Comparing this with the results of n_neighbors=1 we see that we went from overfitting to underfitting.

Let’s look at the decision boundaries now.

from plot_classifier import plot_classifier
import matplotlib.pyplot as plt


plt.figure(figsize=(16, 8))
plt.subplot(1, 2, 1)
kn1_model.fit(cities_X_train, cities_y_train);
plt.title("n_neighbors = 1")
plt.ylabel("latitude")
plt.xlabel("longitude")
plot_classifier(cities_X_train, cities_y_train, kn1_model, ax=plt.gca(), ticks=True)


plt.subplot(1, 2, 2)
plt.title("n_neighbors = 90")
kn90_model.fit(cities_X_train, cities_y_train);
plt.ylabel("latitude")
plt.xlabel("longitude")
plot_classifier(cities_X_train, cities_y_train, kn90_model, ax=plt.gca(), ticks=True)
/home/joel/miniconda3/envs/bait/lib/python3.9/site-packages/sklearn/base.py:450: UserWarning: X does not have valid feature names, but KNeighborsClassifier was fitted with feature names
  warnings.warn(
/home/joel/miniconda3/envs/bait/lib/python3.9/site-packages/sklearn/base.py:450: UserWarning: X does not have valid feature names, but KNeighborsClassifier was fitted with feature names
  warnings.warn(
<AxesSubplot:title={'center':'n_neighbors = 90'}, xlabel='longitude', ylabel='latitude'>
../_images/lecture3_130_2.png

If we plot these two models with \(k=1\) on the left and \(k=90\) on the right.

The left plot shows a much more complex model where it is much more specific and attempts to get every example correct.

The plot on right is plotting a simpler model and we can see more training examples are being predicted incorrectly.

3.11.1. How to choose \(K\) (n_neighbors)?

So we saw the model was overfitting with \(k\)=1 and when \(k\)=90, the model was underfitting.
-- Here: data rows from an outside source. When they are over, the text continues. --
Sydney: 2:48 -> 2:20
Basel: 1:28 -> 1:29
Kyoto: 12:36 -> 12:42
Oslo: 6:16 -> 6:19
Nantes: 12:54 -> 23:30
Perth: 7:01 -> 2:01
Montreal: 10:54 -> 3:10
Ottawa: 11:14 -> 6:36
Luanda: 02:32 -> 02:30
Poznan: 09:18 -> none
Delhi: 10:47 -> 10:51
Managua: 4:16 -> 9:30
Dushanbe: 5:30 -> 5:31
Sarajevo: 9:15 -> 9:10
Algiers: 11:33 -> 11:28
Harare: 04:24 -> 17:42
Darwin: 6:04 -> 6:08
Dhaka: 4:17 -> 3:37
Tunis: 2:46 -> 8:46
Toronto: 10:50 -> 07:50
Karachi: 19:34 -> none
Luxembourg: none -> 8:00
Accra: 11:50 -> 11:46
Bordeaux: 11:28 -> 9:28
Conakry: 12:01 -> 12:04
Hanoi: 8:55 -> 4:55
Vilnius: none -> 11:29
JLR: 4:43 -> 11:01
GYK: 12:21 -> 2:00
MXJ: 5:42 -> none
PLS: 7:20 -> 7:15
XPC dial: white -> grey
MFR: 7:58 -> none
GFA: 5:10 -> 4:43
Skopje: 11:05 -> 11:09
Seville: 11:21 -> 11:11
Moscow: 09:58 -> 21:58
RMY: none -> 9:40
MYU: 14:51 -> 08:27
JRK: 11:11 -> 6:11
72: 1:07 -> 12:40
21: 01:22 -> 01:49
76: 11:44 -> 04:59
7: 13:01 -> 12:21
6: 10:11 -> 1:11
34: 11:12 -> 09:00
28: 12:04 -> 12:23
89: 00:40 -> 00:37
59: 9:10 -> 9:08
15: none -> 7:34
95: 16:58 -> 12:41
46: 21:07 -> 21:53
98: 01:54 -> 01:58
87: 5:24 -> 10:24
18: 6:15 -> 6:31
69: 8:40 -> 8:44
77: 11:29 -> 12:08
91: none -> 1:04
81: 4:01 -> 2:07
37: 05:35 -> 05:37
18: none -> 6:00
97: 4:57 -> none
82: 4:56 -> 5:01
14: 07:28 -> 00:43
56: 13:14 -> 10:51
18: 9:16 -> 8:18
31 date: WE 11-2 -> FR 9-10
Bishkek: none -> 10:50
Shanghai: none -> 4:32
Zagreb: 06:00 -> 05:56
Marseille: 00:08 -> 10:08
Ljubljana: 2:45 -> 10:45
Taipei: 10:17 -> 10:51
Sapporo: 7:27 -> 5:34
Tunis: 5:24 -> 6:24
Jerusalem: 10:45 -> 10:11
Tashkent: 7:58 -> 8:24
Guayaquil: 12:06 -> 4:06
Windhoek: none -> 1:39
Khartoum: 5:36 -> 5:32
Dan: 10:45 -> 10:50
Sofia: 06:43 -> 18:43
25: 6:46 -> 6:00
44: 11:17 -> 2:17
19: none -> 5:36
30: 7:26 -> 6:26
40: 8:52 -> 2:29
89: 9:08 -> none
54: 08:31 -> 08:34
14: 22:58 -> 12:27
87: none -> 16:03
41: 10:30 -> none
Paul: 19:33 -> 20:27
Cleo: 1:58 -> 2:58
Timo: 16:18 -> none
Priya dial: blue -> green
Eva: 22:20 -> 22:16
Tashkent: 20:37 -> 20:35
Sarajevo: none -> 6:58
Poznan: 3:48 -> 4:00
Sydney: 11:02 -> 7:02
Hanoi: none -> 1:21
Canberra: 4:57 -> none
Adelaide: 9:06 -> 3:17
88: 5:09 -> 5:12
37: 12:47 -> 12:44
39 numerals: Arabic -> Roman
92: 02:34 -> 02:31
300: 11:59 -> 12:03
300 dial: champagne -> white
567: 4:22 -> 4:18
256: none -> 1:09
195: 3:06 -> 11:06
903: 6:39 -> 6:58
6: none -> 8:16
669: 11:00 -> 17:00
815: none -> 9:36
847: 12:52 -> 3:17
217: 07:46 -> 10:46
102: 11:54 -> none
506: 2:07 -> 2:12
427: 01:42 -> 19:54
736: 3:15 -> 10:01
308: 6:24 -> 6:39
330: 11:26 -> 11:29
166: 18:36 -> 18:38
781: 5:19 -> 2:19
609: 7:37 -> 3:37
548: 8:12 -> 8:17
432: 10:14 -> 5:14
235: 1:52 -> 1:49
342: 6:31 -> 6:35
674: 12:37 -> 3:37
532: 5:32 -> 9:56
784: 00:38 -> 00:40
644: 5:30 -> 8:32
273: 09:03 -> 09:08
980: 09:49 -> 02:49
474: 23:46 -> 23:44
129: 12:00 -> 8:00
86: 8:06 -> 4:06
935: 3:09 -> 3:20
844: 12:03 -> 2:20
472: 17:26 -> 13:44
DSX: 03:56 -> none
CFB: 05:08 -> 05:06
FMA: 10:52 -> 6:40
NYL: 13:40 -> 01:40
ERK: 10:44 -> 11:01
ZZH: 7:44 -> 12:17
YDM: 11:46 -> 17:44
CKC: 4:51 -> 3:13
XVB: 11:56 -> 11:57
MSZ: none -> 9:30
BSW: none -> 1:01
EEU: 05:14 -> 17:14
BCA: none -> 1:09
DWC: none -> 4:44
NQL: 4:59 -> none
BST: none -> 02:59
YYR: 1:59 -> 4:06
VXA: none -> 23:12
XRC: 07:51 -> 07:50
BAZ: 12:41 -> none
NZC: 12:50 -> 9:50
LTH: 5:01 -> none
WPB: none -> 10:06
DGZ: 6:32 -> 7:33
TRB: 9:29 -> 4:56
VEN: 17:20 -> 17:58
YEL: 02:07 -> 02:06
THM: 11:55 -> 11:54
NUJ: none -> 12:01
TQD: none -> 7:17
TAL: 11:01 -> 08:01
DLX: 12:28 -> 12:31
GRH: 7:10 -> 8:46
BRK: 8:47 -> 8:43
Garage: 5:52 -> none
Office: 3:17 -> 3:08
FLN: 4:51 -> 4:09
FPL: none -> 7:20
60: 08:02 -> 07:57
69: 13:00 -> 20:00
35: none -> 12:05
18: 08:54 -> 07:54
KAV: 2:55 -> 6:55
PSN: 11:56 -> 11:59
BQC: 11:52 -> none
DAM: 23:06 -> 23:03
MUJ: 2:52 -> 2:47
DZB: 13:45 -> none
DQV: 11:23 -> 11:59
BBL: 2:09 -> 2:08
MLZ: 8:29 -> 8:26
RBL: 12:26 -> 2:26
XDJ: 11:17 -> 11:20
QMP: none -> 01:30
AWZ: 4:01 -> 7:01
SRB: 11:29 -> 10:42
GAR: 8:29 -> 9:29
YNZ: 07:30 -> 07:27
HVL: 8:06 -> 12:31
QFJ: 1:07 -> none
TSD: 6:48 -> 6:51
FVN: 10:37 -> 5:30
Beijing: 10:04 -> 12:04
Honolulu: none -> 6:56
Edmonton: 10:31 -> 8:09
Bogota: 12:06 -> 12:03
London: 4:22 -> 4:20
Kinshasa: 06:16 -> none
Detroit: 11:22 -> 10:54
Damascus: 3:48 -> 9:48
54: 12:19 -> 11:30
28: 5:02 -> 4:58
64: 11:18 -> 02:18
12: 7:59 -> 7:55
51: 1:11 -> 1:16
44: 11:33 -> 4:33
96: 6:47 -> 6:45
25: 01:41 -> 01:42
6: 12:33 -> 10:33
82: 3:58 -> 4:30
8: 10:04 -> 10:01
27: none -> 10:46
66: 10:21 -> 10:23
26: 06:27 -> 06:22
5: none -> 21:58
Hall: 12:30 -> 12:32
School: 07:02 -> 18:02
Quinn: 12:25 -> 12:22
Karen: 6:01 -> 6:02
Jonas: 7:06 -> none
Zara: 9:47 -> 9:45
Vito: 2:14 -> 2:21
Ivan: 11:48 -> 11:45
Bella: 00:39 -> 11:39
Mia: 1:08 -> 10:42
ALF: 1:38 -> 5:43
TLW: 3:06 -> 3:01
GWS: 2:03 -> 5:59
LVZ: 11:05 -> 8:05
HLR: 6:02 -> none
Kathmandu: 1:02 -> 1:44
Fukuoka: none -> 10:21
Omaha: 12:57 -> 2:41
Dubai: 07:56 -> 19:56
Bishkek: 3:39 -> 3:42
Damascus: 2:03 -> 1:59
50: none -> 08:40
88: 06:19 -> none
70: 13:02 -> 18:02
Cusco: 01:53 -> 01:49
So, the question is how do we pick \(k\)?

  • Since \(k\) is a hyperparameter (n_neighbors in sklearn), we can use hyperparameter optimization to choose \(k\).

Here we are looping over different values of \(k\) and performing cross-validation on each one.

results_dict = {"n_neighbors": list(), "mean_train_score": list(), "mean_cv_score": list()}

for k in range(1, 50, 5):
    knn = KNeighborsClassifier(n_neighbors=k)
    scores = cross_validate(knn, cities_X_train, cities_y_train, cv=10, return_train_score=True)
    results_dict["n_neighbors"].append(k)
    results_dict["mean_cv_score"].append(np.mean(scores["test_score"]))
    results_dict["mean_train_score"].append(np.mean(scores["train_score"]))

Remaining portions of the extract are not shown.